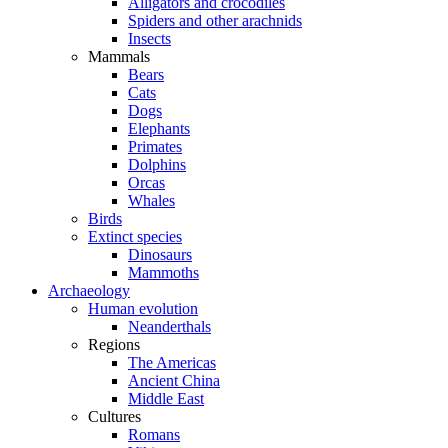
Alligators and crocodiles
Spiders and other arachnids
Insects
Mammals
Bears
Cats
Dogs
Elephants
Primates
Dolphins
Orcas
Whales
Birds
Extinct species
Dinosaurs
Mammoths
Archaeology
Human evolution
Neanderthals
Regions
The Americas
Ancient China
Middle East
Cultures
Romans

^^^^

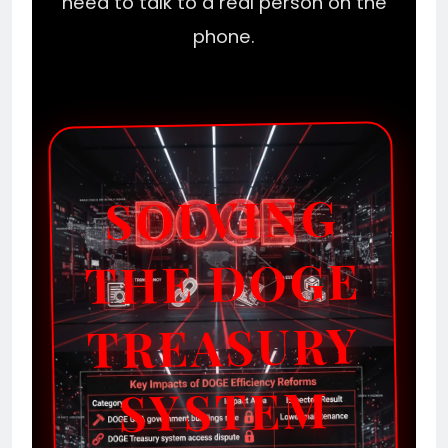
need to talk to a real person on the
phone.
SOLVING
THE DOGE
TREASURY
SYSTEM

^^^^

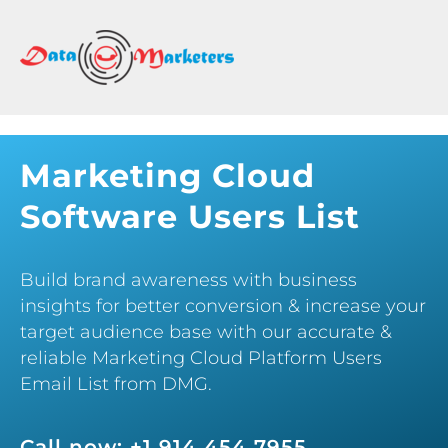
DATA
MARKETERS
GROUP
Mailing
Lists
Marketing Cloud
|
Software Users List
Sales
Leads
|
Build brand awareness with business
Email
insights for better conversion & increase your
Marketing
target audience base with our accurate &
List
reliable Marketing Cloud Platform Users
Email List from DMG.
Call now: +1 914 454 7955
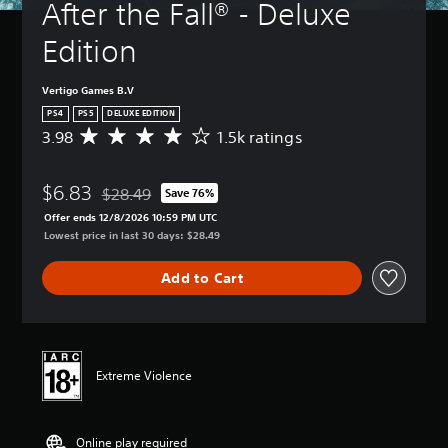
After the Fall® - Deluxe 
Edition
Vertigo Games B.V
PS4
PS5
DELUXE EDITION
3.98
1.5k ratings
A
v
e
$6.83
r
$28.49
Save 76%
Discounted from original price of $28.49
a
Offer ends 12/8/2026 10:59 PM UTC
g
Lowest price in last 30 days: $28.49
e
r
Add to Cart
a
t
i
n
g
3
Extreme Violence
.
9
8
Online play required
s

^^^^

The lines to copy are those in the listing that contain the word "Users".

Software Users List
reliable Marketing Cloud Platform Users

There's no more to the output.